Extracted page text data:
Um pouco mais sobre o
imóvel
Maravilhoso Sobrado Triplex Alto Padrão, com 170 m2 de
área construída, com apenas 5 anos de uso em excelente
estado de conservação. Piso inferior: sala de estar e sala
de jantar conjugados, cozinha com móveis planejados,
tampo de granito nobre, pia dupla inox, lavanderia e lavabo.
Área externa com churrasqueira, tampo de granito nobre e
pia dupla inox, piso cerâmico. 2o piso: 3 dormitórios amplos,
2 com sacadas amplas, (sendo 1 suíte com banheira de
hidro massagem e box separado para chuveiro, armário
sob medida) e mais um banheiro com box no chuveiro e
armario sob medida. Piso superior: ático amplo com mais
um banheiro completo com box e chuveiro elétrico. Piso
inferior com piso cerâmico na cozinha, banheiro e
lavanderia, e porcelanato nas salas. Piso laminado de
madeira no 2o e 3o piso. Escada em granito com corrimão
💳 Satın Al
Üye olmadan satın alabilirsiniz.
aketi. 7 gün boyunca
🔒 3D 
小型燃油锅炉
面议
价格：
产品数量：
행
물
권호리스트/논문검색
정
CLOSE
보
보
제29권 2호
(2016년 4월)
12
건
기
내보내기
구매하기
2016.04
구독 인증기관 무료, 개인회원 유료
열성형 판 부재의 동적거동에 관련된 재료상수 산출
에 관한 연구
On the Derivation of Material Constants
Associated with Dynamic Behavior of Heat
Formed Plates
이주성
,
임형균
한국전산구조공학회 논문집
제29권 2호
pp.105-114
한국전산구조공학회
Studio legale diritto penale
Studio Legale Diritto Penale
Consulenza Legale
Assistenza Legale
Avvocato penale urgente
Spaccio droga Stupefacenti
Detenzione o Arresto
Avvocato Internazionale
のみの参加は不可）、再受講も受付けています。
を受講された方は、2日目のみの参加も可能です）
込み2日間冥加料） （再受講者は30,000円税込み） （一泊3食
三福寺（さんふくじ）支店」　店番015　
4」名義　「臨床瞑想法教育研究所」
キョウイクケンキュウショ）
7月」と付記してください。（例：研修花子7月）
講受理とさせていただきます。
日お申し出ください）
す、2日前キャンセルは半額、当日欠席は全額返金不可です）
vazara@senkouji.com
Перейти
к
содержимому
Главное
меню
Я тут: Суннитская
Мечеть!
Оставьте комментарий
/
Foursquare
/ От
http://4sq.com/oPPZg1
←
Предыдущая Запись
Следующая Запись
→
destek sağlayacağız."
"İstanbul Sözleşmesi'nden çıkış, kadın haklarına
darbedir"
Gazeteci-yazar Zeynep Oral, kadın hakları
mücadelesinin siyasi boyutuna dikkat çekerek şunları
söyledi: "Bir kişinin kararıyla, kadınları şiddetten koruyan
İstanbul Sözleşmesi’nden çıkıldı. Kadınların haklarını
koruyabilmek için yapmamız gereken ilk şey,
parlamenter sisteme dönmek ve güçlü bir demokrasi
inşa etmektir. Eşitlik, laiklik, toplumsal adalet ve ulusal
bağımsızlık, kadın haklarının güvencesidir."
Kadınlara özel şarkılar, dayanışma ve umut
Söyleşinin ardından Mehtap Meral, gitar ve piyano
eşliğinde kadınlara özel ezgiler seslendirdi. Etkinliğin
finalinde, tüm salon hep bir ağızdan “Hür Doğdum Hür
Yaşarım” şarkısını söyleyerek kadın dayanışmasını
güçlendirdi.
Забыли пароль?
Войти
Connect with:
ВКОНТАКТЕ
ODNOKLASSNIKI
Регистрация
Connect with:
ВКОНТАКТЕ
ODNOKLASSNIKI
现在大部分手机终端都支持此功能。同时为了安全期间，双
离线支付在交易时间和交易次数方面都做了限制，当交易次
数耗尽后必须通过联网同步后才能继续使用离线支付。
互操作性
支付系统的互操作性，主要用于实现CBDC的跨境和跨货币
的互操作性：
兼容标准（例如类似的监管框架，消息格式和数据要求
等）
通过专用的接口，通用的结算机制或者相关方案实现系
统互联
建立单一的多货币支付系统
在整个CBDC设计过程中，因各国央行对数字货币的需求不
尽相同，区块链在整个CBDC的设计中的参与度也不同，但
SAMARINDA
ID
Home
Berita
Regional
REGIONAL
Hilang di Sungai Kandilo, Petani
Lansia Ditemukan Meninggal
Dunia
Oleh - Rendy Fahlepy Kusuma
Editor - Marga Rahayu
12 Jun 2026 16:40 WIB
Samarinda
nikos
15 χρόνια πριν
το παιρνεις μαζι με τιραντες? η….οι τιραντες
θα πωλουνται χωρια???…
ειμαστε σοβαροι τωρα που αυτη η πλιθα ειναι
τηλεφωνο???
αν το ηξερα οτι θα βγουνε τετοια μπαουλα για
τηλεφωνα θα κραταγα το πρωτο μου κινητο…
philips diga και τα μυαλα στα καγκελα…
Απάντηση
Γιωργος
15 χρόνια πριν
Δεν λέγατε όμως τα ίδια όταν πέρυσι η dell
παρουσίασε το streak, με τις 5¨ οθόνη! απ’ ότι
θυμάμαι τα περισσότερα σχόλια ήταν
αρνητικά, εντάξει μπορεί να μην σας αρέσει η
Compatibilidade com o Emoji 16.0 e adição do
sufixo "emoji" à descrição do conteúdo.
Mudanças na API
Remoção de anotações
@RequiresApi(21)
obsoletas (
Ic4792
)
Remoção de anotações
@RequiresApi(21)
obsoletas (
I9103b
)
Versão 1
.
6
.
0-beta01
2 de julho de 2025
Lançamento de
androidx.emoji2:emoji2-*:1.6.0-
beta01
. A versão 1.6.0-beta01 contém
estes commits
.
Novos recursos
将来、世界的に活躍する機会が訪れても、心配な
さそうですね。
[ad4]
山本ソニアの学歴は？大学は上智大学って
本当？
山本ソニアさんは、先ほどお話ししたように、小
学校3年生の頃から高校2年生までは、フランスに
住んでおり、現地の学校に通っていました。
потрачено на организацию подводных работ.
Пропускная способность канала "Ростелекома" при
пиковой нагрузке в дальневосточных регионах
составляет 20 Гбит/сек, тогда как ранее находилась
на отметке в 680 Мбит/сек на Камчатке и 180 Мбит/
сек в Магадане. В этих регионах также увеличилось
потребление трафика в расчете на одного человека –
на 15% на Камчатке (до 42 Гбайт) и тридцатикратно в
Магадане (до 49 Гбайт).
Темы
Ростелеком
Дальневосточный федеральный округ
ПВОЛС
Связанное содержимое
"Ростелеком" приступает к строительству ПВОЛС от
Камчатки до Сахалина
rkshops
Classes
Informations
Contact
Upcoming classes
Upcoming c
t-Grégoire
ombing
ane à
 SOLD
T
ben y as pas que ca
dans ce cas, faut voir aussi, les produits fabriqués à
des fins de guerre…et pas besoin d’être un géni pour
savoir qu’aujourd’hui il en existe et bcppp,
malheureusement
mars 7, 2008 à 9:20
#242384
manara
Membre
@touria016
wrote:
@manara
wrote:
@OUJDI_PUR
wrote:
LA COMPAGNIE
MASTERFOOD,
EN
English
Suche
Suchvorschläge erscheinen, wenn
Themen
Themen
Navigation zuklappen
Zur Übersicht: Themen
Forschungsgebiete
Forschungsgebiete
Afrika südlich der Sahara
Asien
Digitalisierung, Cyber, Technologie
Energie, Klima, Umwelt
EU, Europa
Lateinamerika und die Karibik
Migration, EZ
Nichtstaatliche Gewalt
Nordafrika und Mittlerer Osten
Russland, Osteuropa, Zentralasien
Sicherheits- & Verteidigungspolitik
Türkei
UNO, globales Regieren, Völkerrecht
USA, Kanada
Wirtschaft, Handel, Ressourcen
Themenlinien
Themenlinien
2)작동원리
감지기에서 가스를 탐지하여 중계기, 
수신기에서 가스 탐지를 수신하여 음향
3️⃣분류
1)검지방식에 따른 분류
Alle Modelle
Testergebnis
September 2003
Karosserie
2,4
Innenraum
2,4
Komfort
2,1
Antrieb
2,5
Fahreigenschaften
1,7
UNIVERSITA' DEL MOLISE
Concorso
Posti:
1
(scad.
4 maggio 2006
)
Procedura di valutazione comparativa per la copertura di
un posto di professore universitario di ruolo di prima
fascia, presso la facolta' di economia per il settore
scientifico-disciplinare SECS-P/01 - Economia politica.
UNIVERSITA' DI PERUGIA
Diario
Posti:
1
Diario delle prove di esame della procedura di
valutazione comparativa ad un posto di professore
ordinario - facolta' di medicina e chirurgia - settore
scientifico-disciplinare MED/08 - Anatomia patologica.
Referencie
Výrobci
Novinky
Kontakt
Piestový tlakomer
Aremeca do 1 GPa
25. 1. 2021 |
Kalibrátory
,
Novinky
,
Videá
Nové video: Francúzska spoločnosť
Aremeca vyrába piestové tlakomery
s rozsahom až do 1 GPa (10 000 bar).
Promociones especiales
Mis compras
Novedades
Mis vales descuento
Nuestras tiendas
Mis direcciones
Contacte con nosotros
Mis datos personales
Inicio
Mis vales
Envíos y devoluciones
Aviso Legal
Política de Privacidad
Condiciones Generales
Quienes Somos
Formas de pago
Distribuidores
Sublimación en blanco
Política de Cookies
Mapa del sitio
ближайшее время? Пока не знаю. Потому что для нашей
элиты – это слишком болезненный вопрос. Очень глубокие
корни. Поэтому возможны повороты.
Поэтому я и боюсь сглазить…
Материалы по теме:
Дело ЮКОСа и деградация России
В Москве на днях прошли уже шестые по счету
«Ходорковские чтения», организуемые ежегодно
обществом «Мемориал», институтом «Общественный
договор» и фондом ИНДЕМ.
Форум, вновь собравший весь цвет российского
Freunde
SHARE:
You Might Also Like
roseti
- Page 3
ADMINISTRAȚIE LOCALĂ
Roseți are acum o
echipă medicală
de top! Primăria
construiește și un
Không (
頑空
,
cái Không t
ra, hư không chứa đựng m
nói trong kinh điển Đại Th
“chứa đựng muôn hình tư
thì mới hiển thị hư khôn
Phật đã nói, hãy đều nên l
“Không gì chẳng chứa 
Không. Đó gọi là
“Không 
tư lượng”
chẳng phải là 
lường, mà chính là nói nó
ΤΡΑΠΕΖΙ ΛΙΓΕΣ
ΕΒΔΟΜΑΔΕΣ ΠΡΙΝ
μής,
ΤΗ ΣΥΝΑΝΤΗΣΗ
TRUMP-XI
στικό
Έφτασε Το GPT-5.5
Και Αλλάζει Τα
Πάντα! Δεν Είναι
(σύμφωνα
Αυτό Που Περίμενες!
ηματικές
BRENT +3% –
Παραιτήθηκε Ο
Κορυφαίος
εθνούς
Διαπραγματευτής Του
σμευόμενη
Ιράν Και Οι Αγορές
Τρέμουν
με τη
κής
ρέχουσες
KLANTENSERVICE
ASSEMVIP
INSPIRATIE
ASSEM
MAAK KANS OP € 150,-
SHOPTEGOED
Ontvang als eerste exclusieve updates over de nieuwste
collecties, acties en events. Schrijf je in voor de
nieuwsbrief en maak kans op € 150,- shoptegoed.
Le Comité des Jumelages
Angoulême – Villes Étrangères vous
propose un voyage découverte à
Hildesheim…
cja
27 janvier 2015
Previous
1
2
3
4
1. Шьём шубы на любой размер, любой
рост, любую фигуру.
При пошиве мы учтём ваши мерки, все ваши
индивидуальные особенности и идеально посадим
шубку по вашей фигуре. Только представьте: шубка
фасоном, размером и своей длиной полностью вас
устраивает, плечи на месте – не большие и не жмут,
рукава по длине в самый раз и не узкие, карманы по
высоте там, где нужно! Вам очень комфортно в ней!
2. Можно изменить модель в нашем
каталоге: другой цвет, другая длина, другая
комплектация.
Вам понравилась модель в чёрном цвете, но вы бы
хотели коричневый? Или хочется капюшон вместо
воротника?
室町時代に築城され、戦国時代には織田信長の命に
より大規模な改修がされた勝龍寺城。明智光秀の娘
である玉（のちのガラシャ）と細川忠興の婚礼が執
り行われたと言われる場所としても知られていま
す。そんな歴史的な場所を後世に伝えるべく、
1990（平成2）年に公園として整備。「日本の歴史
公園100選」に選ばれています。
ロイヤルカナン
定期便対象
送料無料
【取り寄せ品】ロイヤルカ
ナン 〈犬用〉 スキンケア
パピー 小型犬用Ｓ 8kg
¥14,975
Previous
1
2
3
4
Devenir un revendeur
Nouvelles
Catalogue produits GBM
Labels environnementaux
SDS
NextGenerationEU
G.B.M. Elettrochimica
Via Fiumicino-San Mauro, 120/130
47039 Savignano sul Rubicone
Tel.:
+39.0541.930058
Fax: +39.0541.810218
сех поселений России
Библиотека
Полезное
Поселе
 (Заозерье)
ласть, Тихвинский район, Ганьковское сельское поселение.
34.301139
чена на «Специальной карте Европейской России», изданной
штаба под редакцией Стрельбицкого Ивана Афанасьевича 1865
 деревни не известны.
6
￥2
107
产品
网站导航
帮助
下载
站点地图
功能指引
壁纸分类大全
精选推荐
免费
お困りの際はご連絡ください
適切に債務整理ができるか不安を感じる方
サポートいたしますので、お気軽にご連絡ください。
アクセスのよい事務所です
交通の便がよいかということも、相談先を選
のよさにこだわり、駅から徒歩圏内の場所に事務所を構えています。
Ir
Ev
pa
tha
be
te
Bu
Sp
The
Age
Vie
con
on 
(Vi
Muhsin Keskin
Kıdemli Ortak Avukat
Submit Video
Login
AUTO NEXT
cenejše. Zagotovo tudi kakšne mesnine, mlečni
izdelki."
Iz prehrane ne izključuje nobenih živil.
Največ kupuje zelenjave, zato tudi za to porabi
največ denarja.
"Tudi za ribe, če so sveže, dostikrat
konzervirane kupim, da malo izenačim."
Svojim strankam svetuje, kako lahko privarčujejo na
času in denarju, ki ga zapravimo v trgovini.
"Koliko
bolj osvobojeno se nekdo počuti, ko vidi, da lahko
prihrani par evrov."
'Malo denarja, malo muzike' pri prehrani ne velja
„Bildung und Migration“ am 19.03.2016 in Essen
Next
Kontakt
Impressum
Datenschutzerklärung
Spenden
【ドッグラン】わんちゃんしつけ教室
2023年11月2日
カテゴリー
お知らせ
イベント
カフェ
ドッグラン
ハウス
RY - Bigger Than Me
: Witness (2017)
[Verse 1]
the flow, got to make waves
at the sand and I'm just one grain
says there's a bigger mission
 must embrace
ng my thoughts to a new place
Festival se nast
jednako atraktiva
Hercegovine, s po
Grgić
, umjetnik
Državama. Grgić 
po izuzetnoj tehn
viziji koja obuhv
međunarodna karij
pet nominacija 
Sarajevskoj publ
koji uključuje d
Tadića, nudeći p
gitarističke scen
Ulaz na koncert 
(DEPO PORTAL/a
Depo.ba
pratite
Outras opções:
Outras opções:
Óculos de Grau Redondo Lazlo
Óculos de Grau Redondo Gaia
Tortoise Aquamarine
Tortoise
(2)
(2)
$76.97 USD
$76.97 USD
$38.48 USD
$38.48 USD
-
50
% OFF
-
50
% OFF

The problem: The expected answer is a number and nothing else: how many lines above include the word "tampo".

Solution for this task: 2